The revolutionary Hebrew alphabets and modernist forms created for books and wall hangings in the 1920s also influenced the shape of inscriptions and symbols embroidered on Torah curtains, as on a series created in Berlin during the 1920s whose symbolic forms are as dense and compact as Adler's seder plate and whose lettering is stylized in the manner of the Koch-Wolpe hangings. 66
Ludwig Wolpert (1900-81) was another pioneer influenced by the Bauhaus who applied its stylistic principles to Judaica in metal. One of his surviving prewar works is a silver pointer whose shape is an abstract curve devoid of ornament. 67 It is a sharp renunciation of the type used to follow the text in the eighteenth and nineteenth centuries, which consisted of a baluster-like handle and stem terminating in a hand with extended finger. 68 Another work that represents a rethinking of an older type of Judaica is Wolpert's three-tiered seder set of 1930 (fig. 22). The original, lost in the war, was recreated in the 1960s. It has the same broad and low proportions of Adler's set, but unlike the earlier example relies solely on the beauty of the materials, the forms of the parts, and the decorative use of script to convey a modernist aesthetic.

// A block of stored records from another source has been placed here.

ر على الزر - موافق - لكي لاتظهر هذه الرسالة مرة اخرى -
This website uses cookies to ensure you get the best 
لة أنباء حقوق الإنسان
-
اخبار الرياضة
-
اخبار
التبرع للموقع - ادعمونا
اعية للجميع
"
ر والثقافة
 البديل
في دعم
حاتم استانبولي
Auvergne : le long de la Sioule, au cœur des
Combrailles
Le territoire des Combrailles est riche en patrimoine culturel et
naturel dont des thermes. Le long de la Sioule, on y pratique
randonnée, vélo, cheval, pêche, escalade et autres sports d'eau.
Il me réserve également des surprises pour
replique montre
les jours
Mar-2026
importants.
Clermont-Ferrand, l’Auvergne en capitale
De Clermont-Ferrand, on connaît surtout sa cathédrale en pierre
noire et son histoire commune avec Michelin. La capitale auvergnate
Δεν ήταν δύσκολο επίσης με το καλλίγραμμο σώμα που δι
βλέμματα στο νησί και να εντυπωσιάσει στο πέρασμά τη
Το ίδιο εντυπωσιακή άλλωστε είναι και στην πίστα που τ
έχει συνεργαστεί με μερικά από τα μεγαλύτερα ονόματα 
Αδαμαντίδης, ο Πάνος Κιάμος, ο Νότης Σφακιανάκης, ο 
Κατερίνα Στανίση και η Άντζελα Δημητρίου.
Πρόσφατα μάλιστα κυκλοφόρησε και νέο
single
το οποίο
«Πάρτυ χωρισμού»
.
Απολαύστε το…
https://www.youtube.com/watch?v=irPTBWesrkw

Following several years of teaching at the Bezalel School in Jerusalem, Wolpert came to New York's Jewish Museum in 1956 to head its Tobe Pascher Workshop. With a larger clientele, many of them new suburban synagogues of the postwar era, Wolpert was able to produce a wide variety of Judaica for both the home and the synagogue. He also began to mass produce his designs, with the result that his Judaica influenced the taste of generations of patrons and, through classes held in the workshop, his aesthetic principles were transmitted to silversmiths working in the field.

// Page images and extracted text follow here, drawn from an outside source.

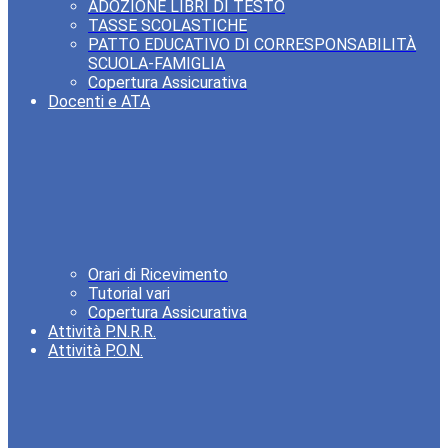
ADOZIONE LIBRI DI TESTO
TASSE SCOLASTICHE
PATTO EDUCATIVO DI CORRESPONSABILITÀ
SCUOLA-FAMIGLIA
Copertura Assicurativa
Docenti e ATA
Orari di Ricevimento
Tutorial vari
Copertura Assicurativa
Attività P.N.R.R.
Attività P.O.N.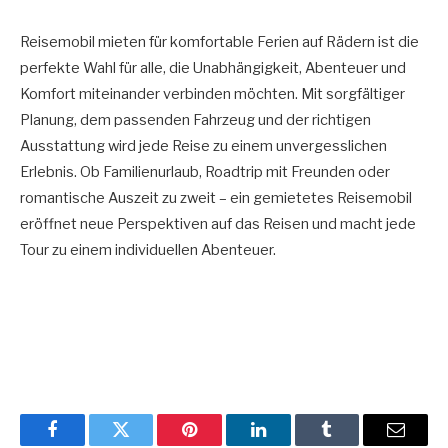
Reisemobil mieten für komfortable Ferien auf Rädern ist die
perfekte Wahl für alle, die Unabhängigkeit, Abenteuer und
Komfort miteinander verbinden möchten. Mit sorgfältiger
Planung, dem passenden Fahrzeug und der richtigen
Ausstattung wird jede Reise zu einem unvergesslichen
Erlebnis. Ob Familienurlaub, Roadtrip mit Freunden oder
romantische Auszeit zu zweit – ein gemietetes Reisemobil
eröffnet neue Perspektiven auf das Reisen und macht jede
Tour zu einem individuellen Abenteuer.
Facebook
Twitter
Pinterest
LinkedIn
Tumblr
Email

Wolpert's most outstanding pupil at the Bezalel School had been Moshe Zabari (b. 1935), a Jerusalemite of Yemenite ancestry, who followed his teacher to New York in 1961, becoming artist-in-residence at the Jewish Museum workshop. His art, formed under the International Style espoused by the teachers at Bezalel, was recast under the influence of new trends in American art, such as the kinetic sculpture of the 1950s. From this combination of sources came Zabari's Torah Crown of 1968, whose curved tubes of silver and dangling pearls vibrate with the movement of the scroll. 69 In the 1970s, he explored the structural and decorative uses of Hebrew script and, in other works, the forms of Art Nouveau, which had served as a major influence on early works of the Bezalel School. Zabari's works of the 1980s reflect the principles of post-modernism, a movement that allowed the artist to incorporate a richer repertoire of symbols into his Judaica for home and synagogue (fig. 23).

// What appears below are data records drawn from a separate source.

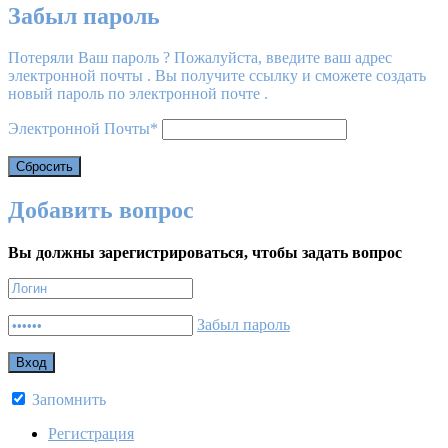
Забыл пароль
Потеряли Ваш пароль ? Пожалуйста, введите ваш адрес
электронной почты . Вы получите ссылку и сможете создать
новый пароль по электронной почте .
Электронной Почты
*
Добавить вопрос
Вы должны зарегистрироваться, чтобы задать вопрос
Забыл пароль
Запомнить
Регистрация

In the 1980s, Zelig Segal (b. 1933), Zabari's former schoolmate at Bezalel, joined him in New York. Today, both have returned to Israel, a move that symbolizes the internationalism characteristic of contemporary Judaica. Both Israeli and diaspora artists train with the same masters and compete at the same competitions and fairs, with the result that their works draw on similar vocabularies of form and decoration. Whereas the Judaica of earlier centuries was closely tied to the visual culture of individual countries, and even to that of particular cities, the international character of modernism is now characteristic of Judaica.
Notes
^ Back to text1. On this topic, see also Synagogues, Ancient Times , and Synagogues, Medieval and Modern .
^ Back to text2. Bezalel Narkiss, Hebrew Illuminated Manuscripts (Jerusalem, 1969), pl. 1.
^ Back to text3. Vivian B. Mann, Thomas F. Glick, and Jerrilyn Dodds, eds., Convivencia: Jews, Muslims and Christians in Medieval Spain (New York, 1992), figs. 46-47.
^ Back to text4. Narkiss, op. cit., pl. 8.
^ Back to text5. Bezalel Narkiss, Hebrew Illuminated Manuscripts in the British Isles (Jerusalem and London, 1982), fig. 186.
^ Back to text6. Mendel Metzger and Thérèse Metzger, Jewish Life in the Middle Ages (Fribourg, 1982), figs. 90, 93, 98, 145, 152.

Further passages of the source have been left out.